Northern wild raisin's flowers develop into fleshy spherical fruits, which are botanically described as drupes and not berries. They gradually change colour from green, to pink, to dark blue, and at maturity their flesh is edible raw or cooked.

== Distribution ==
Viburnum cassinoides has been recorded under its synonym Viburnum nudum var. cassinoides in Connecticut, Massachusetts, Maine, New Hampshire, Rhode Island and Vermont. Through iNaturalist, this species has been observed in Ontario, Québec, New Brunswick, Nova Scotia, Prince Edward Island and Newfoundland and Labrador (only on Newfoundland Island), as well as northern Michigan, northeastern Ohio, New York State and along the Appalachians down to northeastern Alabama and northern Georgia.
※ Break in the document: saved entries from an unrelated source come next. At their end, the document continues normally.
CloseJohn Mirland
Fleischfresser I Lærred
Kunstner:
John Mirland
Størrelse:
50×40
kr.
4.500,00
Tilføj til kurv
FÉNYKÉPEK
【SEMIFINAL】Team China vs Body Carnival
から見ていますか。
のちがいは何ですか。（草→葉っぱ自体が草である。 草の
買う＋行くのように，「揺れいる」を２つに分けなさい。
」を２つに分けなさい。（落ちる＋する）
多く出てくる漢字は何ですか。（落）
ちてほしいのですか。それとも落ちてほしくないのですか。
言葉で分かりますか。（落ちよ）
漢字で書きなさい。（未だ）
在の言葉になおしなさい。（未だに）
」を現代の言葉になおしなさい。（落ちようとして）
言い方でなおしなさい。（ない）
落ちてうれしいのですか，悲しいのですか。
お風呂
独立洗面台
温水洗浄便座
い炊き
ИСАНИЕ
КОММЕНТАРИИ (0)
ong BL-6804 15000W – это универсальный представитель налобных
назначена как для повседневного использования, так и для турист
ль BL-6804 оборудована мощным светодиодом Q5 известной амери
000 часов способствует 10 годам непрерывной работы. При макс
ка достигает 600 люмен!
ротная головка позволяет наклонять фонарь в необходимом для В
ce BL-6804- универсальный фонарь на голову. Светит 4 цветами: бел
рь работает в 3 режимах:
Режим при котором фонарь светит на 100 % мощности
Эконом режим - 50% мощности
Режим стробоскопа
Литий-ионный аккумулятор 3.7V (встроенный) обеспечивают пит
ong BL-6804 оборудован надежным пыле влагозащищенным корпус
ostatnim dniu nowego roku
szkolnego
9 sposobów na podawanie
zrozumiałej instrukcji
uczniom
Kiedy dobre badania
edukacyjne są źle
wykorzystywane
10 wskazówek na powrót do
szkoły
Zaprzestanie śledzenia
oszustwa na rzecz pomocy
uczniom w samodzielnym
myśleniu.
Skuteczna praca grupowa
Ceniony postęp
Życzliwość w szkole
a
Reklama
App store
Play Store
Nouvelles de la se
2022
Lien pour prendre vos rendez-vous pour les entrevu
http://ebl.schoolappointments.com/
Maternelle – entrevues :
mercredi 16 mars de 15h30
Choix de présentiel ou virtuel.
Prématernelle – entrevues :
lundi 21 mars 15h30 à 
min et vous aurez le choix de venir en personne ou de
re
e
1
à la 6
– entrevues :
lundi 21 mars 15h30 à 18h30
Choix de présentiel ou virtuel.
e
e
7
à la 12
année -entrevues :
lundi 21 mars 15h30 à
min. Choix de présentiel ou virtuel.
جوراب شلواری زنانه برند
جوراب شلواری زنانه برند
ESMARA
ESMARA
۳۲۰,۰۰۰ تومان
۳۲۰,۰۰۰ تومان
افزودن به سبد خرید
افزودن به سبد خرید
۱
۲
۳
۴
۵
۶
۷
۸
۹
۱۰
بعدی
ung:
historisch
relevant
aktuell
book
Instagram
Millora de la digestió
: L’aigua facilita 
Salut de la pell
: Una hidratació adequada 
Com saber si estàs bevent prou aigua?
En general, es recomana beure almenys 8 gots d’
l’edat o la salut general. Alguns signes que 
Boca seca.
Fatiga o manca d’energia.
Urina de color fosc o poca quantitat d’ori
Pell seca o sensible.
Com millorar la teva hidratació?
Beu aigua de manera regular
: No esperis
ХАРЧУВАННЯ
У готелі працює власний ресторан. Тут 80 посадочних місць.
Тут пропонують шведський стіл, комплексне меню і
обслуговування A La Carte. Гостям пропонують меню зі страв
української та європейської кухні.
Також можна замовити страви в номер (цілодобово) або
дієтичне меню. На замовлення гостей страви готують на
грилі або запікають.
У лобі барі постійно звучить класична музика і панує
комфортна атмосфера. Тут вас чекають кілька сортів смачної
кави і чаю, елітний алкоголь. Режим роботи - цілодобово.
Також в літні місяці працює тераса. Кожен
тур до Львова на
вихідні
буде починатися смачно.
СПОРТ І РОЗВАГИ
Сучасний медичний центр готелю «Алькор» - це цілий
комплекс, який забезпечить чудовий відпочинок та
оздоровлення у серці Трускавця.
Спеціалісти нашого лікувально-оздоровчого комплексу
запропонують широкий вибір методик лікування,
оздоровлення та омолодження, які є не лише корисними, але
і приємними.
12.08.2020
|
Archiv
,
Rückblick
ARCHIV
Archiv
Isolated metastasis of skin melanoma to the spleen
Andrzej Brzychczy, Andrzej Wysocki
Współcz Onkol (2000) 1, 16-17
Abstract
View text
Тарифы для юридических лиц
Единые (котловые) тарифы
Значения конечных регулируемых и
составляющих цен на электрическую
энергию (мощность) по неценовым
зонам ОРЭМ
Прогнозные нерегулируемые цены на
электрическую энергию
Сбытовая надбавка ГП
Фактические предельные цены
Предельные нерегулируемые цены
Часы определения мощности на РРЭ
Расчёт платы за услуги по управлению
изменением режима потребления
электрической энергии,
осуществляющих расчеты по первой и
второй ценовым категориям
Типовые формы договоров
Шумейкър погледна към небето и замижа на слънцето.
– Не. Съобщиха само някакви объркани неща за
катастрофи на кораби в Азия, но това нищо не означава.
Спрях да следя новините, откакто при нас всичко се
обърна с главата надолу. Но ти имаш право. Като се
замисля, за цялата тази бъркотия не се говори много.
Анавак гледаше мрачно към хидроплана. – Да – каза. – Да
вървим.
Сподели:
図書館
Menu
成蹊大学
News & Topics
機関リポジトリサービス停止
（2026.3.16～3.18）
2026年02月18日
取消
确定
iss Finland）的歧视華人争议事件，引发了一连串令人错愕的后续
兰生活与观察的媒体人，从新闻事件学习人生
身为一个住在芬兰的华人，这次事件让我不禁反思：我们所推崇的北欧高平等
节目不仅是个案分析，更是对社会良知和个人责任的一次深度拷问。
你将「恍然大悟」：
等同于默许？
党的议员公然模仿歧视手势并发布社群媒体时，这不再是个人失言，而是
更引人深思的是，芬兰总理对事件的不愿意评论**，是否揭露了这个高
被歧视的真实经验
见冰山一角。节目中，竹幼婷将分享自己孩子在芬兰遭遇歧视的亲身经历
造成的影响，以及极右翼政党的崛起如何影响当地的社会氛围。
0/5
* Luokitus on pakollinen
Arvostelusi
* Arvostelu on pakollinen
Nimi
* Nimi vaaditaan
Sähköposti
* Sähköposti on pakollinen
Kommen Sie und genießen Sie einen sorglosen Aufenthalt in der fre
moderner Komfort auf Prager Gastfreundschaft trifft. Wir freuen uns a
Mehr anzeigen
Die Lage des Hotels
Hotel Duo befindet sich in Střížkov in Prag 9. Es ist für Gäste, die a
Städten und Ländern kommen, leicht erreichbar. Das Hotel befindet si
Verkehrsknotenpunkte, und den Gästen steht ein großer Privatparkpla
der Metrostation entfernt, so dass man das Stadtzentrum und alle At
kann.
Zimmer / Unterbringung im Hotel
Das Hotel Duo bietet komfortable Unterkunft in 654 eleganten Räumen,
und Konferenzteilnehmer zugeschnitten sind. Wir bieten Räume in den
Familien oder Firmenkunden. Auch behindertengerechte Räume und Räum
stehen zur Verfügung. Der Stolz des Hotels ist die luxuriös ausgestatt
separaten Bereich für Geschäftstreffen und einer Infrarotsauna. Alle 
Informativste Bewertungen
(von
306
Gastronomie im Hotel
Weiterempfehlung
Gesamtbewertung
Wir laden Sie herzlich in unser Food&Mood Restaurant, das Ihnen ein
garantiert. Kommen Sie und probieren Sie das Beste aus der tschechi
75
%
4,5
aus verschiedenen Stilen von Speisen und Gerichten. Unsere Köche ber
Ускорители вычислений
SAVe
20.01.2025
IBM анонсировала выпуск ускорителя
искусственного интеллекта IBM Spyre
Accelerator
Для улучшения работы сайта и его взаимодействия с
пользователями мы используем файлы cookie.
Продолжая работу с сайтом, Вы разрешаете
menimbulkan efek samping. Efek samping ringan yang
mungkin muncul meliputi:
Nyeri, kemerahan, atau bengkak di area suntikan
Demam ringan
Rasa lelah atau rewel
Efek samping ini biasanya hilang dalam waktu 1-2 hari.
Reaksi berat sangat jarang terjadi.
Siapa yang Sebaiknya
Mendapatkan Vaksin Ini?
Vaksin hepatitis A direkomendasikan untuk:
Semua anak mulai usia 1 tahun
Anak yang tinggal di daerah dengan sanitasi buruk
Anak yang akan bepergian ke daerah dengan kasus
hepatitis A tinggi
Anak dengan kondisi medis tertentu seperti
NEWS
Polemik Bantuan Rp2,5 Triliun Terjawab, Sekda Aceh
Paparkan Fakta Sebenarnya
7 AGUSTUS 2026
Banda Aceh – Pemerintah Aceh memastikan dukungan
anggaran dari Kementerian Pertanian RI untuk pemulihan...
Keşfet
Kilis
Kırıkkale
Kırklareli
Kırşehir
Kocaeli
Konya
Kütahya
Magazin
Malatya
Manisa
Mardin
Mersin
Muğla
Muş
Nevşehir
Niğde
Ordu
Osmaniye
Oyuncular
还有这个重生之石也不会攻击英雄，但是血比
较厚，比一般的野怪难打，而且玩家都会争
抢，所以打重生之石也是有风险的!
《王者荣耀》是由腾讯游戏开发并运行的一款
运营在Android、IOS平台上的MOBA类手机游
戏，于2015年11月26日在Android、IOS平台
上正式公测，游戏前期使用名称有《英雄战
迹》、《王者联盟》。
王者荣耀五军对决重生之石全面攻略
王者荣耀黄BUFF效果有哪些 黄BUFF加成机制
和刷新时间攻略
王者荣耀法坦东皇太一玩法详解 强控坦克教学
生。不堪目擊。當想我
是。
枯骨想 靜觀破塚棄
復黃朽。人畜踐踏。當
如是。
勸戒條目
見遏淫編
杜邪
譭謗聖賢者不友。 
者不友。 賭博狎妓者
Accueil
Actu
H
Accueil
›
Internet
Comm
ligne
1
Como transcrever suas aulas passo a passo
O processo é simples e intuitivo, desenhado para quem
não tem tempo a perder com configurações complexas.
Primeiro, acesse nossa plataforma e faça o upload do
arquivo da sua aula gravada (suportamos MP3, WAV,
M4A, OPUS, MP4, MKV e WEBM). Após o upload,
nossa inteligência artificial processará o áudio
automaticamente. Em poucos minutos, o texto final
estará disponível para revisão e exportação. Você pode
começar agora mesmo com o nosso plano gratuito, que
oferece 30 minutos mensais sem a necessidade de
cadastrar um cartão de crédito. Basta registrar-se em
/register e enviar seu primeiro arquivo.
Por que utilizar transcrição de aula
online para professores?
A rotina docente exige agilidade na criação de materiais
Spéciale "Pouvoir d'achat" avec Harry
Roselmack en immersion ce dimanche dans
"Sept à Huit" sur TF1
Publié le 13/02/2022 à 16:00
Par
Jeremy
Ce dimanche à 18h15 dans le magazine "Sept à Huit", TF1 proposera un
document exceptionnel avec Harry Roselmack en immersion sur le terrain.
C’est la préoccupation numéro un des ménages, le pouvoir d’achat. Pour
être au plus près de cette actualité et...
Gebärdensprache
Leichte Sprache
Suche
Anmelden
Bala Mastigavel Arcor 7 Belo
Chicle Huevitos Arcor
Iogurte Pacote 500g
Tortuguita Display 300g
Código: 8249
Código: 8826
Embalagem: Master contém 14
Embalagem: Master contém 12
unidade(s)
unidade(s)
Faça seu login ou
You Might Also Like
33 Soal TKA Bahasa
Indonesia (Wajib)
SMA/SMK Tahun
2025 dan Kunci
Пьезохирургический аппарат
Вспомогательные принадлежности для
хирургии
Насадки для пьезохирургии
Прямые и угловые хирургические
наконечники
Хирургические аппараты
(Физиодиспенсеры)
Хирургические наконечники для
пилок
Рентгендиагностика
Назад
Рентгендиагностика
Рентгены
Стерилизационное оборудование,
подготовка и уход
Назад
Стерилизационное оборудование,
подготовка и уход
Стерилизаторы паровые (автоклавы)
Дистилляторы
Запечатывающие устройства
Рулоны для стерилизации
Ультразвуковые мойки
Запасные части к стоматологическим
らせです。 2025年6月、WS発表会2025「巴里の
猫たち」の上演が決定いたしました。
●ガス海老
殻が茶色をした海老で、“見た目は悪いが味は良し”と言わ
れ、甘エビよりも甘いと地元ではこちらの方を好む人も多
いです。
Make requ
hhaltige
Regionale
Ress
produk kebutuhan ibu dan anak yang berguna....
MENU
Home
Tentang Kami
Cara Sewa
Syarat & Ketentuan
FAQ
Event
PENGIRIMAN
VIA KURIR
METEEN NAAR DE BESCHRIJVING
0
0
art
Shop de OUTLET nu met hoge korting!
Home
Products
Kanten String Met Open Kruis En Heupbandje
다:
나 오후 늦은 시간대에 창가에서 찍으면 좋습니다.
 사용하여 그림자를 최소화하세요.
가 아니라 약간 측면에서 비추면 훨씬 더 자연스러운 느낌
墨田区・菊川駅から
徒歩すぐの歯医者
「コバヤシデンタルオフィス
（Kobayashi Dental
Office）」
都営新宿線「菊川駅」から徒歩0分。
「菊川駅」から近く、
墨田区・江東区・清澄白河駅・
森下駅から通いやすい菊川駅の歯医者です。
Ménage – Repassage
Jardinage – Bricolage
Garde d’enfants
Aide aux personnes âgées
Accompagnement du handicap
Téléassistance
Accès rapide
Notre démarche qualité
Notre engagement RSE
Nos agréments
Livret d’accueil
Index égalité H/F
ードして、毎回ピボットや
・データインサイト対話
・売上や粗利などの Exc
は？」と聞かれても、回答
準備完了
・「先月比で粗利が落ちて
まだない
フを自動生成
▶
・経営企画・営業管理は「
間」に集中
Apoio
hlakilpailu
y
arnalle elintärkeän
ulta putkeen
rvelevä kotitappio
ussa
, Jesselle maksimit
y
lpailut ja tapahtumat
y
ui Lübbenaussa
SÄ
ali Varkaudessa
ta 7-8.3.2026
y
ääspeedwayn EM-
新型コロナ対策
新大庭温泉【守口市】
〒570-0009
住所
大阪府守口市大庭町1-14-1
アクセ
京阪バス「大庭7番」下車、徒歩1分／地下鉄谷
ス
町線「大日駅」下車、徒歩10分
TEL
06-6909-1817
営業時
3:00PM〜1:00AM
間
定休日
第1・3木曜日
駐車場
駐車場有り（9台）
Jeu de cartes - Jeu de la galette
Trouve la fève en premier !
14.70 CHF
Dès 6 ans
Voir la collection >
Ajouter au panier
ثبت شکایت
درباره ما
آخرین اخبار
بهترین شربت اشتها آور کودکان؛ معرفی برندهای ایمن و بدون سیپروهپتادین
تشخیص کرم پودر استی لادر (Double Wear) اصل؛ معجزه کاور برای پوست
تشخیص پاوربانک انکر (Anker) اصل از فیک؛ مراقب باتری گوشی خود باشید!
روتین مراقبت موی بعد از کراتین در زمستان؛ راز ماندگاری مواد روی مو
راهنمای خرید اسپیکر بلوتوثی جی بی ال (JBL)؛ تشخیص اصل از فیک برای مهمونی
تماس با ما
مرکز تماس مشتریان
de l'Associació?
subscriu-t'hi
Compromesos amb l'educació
=== Conservation status ===
Although the IUCN has not assessed this species' conservation status, NatureServe denotes it as Possibly Extirpated in Delaware and Critically Imperiled in Wisconsin and Indiana, where only sparse populations subsist. It is considered Secure across most of the rest of its range.

== Uses ==
As mentioned, Viburnum cassinoides bears edible fruits that may be consumed raw or cooked and incorporated into various dishes (chiefly desserts). Many native American tribes such as the Abenaki and Algonquins made use of them. While a single fruit contains little flesh, its stony pit accounting for most of its volume, said flesh is said to be "sweet and well-flavoured". The plant's leaves also make for a pleasant tea substitute, and for this they are "steamed over boiling water, rolled between the fingers, allowed to stand overnight and then dried in an oven to be used as required."